:: Data for review ::

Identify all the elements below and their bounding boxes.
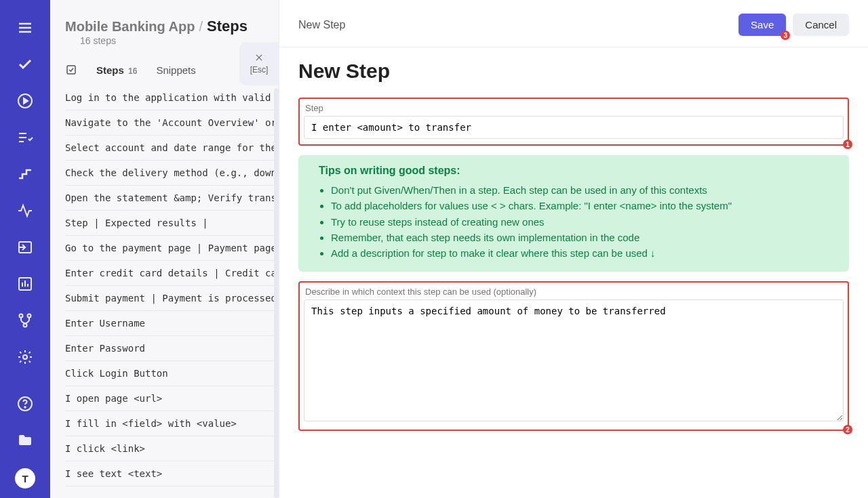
list-item[interactable]: I click <link> [65, 436, 279, 461]
tips-item: Remember, that each step needs its own i… [331, 230, 837, 245]
step-field-block: Step 1 [298, 98, 849, 146]
tips-item: To add placeholders for values use < > c… [331, 198, 837, 213]
close-panel-button[interactable]: [Esc] [239, 42, 279, 85]
svg-point-17 [23, 355, 27, 359]
svg-point-14 [20, 314, 23, 318]
check-icon[interactable] [16, 56, 34, 73]
description-textarea[interactable] [304, 299, 844, 421]
tab-steps-count: 16 [128, 66, 137, 76]
chart-icon[interactable] [16, 275, 34, 293]
list-item[interactable]: Check the delivery method (e.g., downloa [65, 161, 279, 186]
tab-steps-label: Steps [96, 64, 124, 76]
list-check-icon[interactable] [16, 129, 34, 146]
tips-title: Tips on writing good steps: [319, 165, 837, 177]
description-field-badge: 2 [843, 425, 852, 434]
breadcrumb-project[interactable]: Mobile Banking App [65, 19, 195, 35]
list-item[interactable]: Enter credit card details | Credit card [65, 261, 279, 286]
list-item[interactable]: I open page <url> [65, 386, 279, 411]
svg-point-19 [24, 407, 26, 408]
description-field-label: Describe in which context this step can … [305, 287, 844, 297]
list-item[interactable]: I fill in <field> with <value> [65, 411, 279, 436]
list-item[interactable]: Go to the payment page | Payment page lo [65, 236, 279, 261]
folder-icon[interactable] [16, 432, 34, 449]
list-item[interactable]: Select account and date range for the st [65, 136, 279, 161]
sidebar: T [0, 0, 50, 498]
breadcrumb-sep: / [199, 19, 203, 35]
step-field-badge: 1 [843, 140, 852, 149]
close-icon [254, 53, 264, 62]
header-title-small: New Step [298, 19, 345, 31]
tab-steps[interactable]: Steps 16 [96, 64, 137, 76]
cancel-button[interactable]: Cancel [793, 14, 849, 36]
svg-point-15 [28, 314, 31, 318]
logo-icon[interactable]: T [15, 468, 35, 489]
svg-point-16 [24, 324, 27, 327]
import-icon[interactable] [16, 238, 34, 256]
save-button[interactable]: Save 3 [738, 14, 786, 36]
main-header: New Step Save 3 Cancel [279, 0, 868, 47]
list-item[interactable]: Log in to the application with valid cre [65, 85, 279, 110]
main-panel: New Step Save 3 Cancel New Step Step 1 T… [279, 0, 868, 498]
activity-icon[interactable] [16, 202, 34, 220]
list-item[interactable]: Enter Password [65, 336, 279, 361]
save-badge: 3 [781, 30, 790, 40]
step-input[interactable] [304, 116, 844, 139]
svg-rect-20 [67, 66, 75, 74]
list-item[interactable]: I see text <text> [65, 461, 279, 486]
tab-snippets[interactable]: Snippets [156, 64, 195, 76]
gear-icon[interactable] [16, 348, 34, 366]
list-item[interactable]: Navigate to the 'Account Overview' or 'S [65, 110, 279, 136]
logo-text: T [22, 473, 28, 484]
breadcrumb-count: 16 steps [80, 35, 116, 46]
steps-list: Log in to the application with valid cre… [50, 85, 279, 498]
menu-icon[interactable] [16, 19, 34, 37]
list-item[interactable]: Submit payment | Payment is processed an [65, 286, 279, 311]
page-title: New Step [298, 60, 849, 83]
list-item[interactable]: Click Login Button [65, 361, 279, 386]
breadcrumb-current: Steps [207, 18, 248, 35]
play-circle-icon[interactable] [16, 92, 34, 110]
steps-tab-icon [65, 64, 77, 76]
left-panel: Mobile Banking App / Steps 16 steps Step… [50, 0, 279, 498]
close-esc-label: [Esc] [250, 65, 269, 75]
help-icon[interactable] [16, 395, 34, 413]
step-field-label: Step [305, 103, 844, 113]
list-item[interactable]: Open the statement &amp; Verify transact [65, 186, 279, 211]
save-label: Save [751, 19, 774, 30]
tips-item: Add a description for step to make it cl… [331, 245, 837, 261]
tips-box: Tips on writing good steps: Don't put Gi… [298, 155, 849, 272]
tips-item: Don't put Given/When/Then in a step. Eac… [331, 182, 837, 198]
branch-icon[interactable] [16, 312, 34, 329]
description-field-block: Describe in which context this step can … [298, 281, 849, 431]
list-item[interactable]: Step | Expected results | [65, 211, 279, 236]
tips-item: Try to reuse steps instead of creating n… [331, 214, 837, 230]
list-item[interactable]: Enter Username [65, 311, 279, 336]
svg-marker-4 [24, 98, 28, 104]
steps-icon[interactable] [16, 165, 34, 183]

:::

**Task item**. Check each line of the data above for the string "breadcrumb", and copy the ones that have it.

**Task response**.
breadcrumb-project[interactable]: Mobile Banking App [65, 19, 195, 35]
breadcrumb-sep: / [199, 19, 203, 35]
breadcrumb-count: 16 steps [80, 35, 116, 46]
breadcrumb-current: Steps [207, 18, 248, 35]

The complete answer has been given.